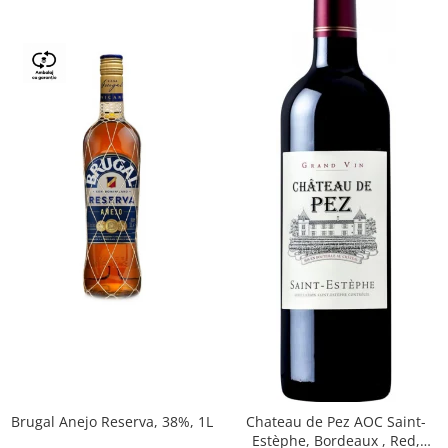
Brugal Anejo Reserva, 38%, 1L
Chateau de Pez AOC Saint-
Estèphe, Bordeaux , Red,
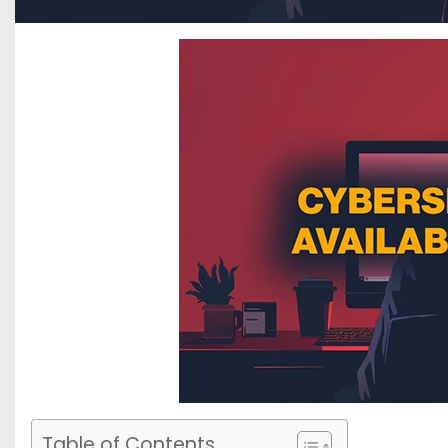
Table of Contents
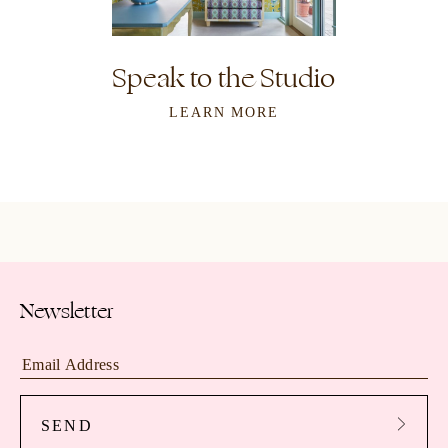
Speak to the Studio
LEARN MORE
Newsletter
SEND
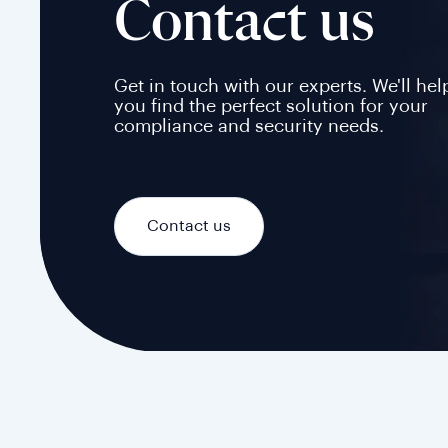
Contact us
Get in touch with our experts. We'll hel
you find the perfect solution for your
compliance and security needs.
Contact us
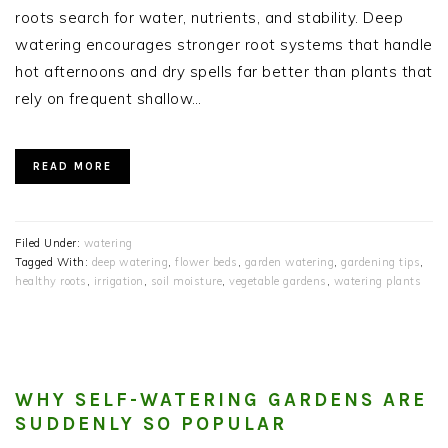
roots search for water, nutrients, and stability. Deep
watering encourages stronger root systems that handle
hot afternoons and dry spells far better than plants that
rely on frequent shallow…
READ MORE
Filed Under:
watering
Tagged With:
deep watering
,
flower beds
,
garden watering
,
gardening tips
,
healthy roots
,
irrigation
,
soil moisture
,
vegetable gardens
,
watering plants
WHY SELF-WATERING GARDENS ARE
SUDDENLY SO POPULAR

☆ ☆ ☆ ☆ ☆ ☆ ☆

• [TASK TO COMPLETE] Omit the pictures and print the listing exactly.

• [WRITTEN RESPONSE]
Brugal Anejo Reserva, 38%, 1L
Chateau de Pez AOC Saint-
Estèphe, Bordeaux , Red,
Table of Contents
Speak to the Studio
LEARN MORE
Newsletter
SEND
Contact us
Get in touch with our experts. We'll hel
you find the perfect solution for your
compliance and security needs.
Contact us
roots search for water, nutrients, and stability. Deep
watering encourages stronger root systems that handle
hot afternoons and dry spells far better than plants that
rely on frequent shallow…
READ MORE
Filed Under:
watering
Tagged With:
deep watering
,
flower beds
,
garden watering
,
gardening tips
,
healthy roots
,
irrigation
,
soil moisture
,
vegetable gardens
,
watering plants
WHY SELF-WATERING GARDENS ARE
SUDDENLY SO POPULAR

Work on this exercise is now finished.